Dans un entretien donné à Grand Continent, Élisabeth Roudinesco fait le tour de ses tournées en Europe centrale et orientale, évoquant les alea de la vie intellectuelle et culturelle dans cette aire revisitée par le spectre du communisme.
Un moment de réflexion sur l’espace européen, mis en perspective avec le psychanalytique.
La psychanalyse en Europe centrale et orientale, devenue un objet d’importation depuis l’anglo-saxonnie. « La chute du mur de Berlin et l’effondrement du communisme ont bouleversé les sociétés des anciennes républiques socialistes soviétiques. Dans son entretien Grand Tour, in Grand Continent, Élisabeth Roudinesco nous décrit sur plusieurs décennies les changements intervenus dans les capitales de l’Europe de l’Est — l’arrivée du luxe, des touristes, l’assouvissement de nouveaux désirs mais aussi la montée terrible des inégalités. À travers ses nombreuses rencontres avec des intellectuels de l’Est, elle retrace l’histoire d’une génération de penseurs et d’artistes. »
Dans le bel article que lui consacre Grand Continent, une revue à suivre, on touche du doigt à lire l’historienne comment un « communisme » de caserne troquant la liberté pour une « invivable » égalité grise, a ravagé culturellement l’ensemble de la soviéto-sphère européenne. Le discours de la poutintchina prend la relève de cette anti-culture où le besoin élimine le désir, où le cynisme hypernationaliste d’une police politique exerçant un pouvoir maffieux s’efforce d’écraser toute expression identitaire réputée contraire.

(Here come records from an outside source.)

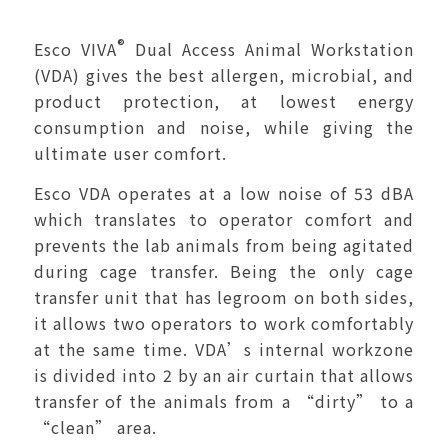
®
Esco VIVA
Dual Access Animal Workstation
(VDA) gives the best allergen, microbial, and
product protection, at lowest energy
consumption and noise, while giving the
ultimate user comfort.
Esco VDA operates at a low noise of 53 dBA
which translates to operator comfort and
prevents the lab animals from being agitated
during cage transfer. Being the only cage
transfer unit that has legroom on both sides,
it allows two operators to work comfortably
at the same time. VDA’s internal workzone
is divided into 2 by an air curtain that allows
transfer of the animals from a “dirty” to a
“clean” area.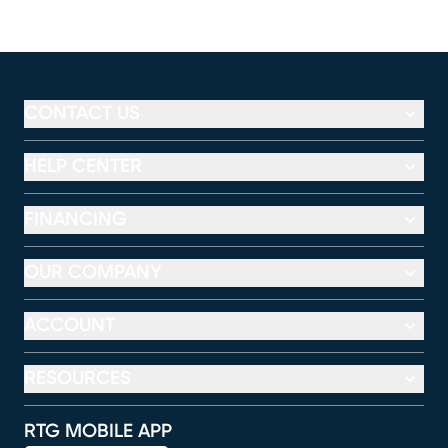
CONTACT US
HELP CENTER
FINANCING
OUR COMPANY
ACCOUNT
RESOURCES
RTG MOBILE APP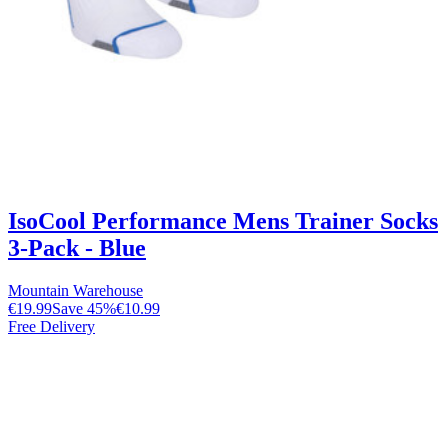
IsoCool Performance Mens Trainer Socks
3-Pack - Blue
Mountain Warehouse
€19.99
Save
45
%
€10.99
Free Delivery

L’altérité affole l’empire néo-soviétique, à l’inverse de ce qui se passait dans l’autre empire d’Europe centrale, l’autro-hongrois d’avant la guerre de 14, ébouriffant, malgré l’oppression ("gardez vos meutes, nous garderons les nôtres"), de diversité multi nationale, qui a donné au monde, rappelle Élisabeth Roudinesco, la psychanalyse, le sionisme, la social-démocratie, le socialisme. Sans compter le dodécaphnisme, la peinture et la littérature (dont Freud si l’on y pense !).
La psychanalyse quant à elle est devenue un mouvement anglophone, il n’y a plus d’Europe centrale psychanalytique, rappelle l’historienne, la psychanalyse, fruit du « bouillon de culture » viennois, est devenue occidentale, les pays d’Europe centrale et orientale la réimportent, la lisant dans la traduction standard Strachey, s’appuyant sur son appareil critique. Pareil en Allemagne.
Rappelons tout de même avec elle que « les premiers freudiens venaient de Galicie – c’est le cas de Freud – et de tout l’empire, de Russie, de Bohême, de Hongrie, de Moravie, de Transylvanie… Ils parlaient tous plusieurs langues. La révolution dont ils rêvaient, contemporaine du sionisme, leur terre promise à eux, c’était l’exploration de l’inconscient. » Rêves évanouis, mués plutôt. Penser au retour à Vienne — en passant par Esalen, le monde ayant changé.
Côté russe, le grand tournant, bien avant Poutine, c’est quand Eltsine, en public, face à Gorbatchev, signe la mise hors la loi du Parti communiste. Il supprime l’un des trois piliers du régime. La question était enfin tranchée, il ne s’agissait plus de le réformer, tâche impossible en situation pourrissante (ou intrinsèquement impossible ? débat à présent académique), mais d’en sortir. Plus tard, après la redistribution oligarchique, viendra la nostalgie de l’empire, avec la résurgence du KGB s’appuyant sur la corruption kleptocratique des oligarques, faucons (les sokolniki) ou domestiqués, et la maîtrise de la propagande, actuellement à l’œuvre.
Les empires ne passent pas de l’agonie à la mort comme ça, ils ne se décompsent pas si facilement. Voyez l’ottoman jusqu’à nos jours. Voyez les convulsions de la décolonisation française. Et un cran en arrière, voyez comment la Révolution française finissante passa par l’épopée napoléonnienne. D’Austerlitz à Waterloo, quel parcours européen ! Plus près de nous l’horreur nazie (ne pas oublier la nipponne, à bien des égards équivalente, les massacres de Nankin valent largement Hiroshima) fut telle qu’elle occulta de son ombre la stalinienne, qui eut le mérite, ce qui n’est pas rien, de largement contribuer à l’abattre. Ne jamais perdre de vue Stalingrad.
Il demeure que le stalinisme détruisit la psychanalyse. Que reste-t-il aujourd’hui de ses intéressantes tentatives de reconstruction, ainsi que des mouvements issus de la psychologie humaniste américaine, présents jusqu’au début de la décennie 2010 ? à l’ombre de la tyrannie, quelles chances pour ces agents de l’étranger ? espérons un renouveau ukrainien, au sein de l’espace européen démocratique.